Brew Day: Larrupin Lou’s XXX Ale (American Pale Ale)

In 2015 I was sort of a last minute fill-in at the Ales for ALS Homebrew Competition in Essex. Jennie and I each hastily put together recipes for Fort Dummer and Shareholder’s Saison, to bring along with some bottles of Curly’s Milk Stout which was the beer I entered into the competition.

I was quite happy with both beers we brewed for the competition. I have already re-brewed a batch of Fort Dummer. That batch was okay, but after packaging I found two packages of hops that were supposed to go in as the second dry hop. We have been cellaring several bottles of Shareholder’s Saison. We opened a bomber at Jamboree and found that while still subtle, the brettanomyces flavor is a bit more pronounced while the hop character has faded.

As pleased as I was with both of those beers, shortly after the event last year I started thinking about what I would want to brew for the 2016 event. While looking for some beer inspiration, I found the experimental HBC – 438 hop online. New, experimental hop varieties are given numbers instead of names until they are ready to be sold on a commercial scale. There are two features about HBC – 438 is that make it perfect to bring to an event like this. Firstly the hop is currently only available to homebrewers. Nobody attending the event in Essex would have likely ever tasted a beer with this hop. More pertinently, all of the proceeds from this hop go to ALS research. It is too perfect not to use.

Northern Brewer sells a Luckiest Man Pale Ale kit featuring HBC – 438 where a portion of the proceeds benefit Ales for ALS, but I felt like I had to develop my own recipe. I thought about Lou Gehrig and the Yankees. Then I remembered the connection the Yankees had with the old Ballantine Brewery from when I brewed a one gallon Ballantine IPA clone.

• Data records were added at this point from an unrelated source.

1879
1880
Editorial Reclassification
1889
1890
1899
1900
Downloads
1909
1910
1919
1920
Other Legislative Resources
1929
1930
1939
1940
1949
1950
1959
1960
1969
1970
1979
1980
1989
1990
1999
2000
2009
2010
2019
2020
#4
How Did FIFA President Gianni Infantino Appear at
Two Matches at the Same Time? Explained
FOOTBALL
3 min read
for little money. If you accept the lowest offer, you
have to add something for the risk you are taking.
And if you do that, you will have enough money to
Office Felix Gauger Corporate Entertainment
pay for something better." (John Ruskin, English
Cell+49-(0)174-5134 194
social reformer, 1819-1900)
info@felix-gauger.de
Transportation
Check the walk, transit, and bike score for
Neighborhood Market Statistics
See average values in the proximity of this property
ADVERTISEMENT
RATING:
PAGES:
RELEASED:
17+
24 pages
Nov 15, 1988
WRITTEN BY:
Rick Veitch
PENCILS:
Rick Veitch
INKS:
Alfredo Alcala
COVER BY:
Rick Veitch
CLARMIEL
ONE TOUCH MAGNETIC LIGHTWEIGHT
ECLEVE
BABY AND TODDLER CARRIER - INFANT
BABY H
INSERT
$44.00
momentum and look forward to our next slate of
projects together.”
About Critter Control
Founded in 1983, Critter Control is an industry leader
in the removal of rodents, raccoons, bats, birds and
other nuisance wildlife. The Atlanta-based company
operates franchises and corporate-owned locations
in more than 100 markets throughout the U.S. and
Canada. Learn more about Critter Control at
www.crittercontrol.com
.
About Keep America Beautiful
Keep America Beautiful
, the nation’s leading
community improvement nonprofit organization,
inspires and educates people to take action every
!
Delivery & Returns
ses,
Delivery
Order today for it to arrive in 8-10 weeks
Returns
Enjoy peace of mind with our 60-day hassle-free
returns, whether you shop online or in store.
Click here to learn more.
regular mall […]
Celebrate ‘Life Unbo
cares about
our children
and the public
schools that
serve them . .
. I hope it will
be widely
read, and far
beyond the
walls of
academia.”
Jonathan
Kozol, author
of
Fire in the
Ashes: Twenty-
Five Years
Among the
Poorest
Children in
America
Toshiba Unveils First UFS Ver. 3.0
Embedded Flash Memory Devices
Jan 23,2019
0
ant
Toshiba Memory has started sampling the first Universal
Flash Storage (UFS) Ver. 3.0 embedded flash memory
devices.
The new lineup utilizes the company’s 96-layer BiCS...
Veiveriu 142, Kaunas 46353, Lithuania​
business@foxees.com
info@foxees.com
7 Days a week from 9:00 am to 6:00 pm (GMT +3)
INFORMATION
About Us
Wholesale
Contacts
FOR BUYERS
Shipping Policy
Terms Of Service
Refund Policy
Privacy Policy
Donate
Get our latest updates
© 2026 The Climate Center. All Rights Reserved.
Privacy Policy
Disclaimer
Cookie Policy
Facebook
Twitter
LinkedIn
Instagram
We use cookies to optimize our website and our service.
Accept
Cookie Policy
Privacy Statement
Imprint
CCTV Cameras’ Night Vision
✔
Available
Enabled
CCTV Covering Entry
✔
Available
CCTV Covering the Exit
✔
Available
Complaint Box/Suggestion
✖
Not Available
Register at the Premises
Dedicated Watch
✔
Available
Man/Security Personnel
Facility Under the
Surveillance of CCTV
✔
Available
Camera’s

The other recipe I found at that time was for a pale ale, Ballantine XXX Ale. My idea was to brew a version of the old XXX Ale, but with HBC – 438. It would be too perfect. There is a connection with Lou Gehrig. The hop in the beer directly benefits the same charity as the event itself. I bought the hops months in advance just to make sure I would have them for when it was time to brew.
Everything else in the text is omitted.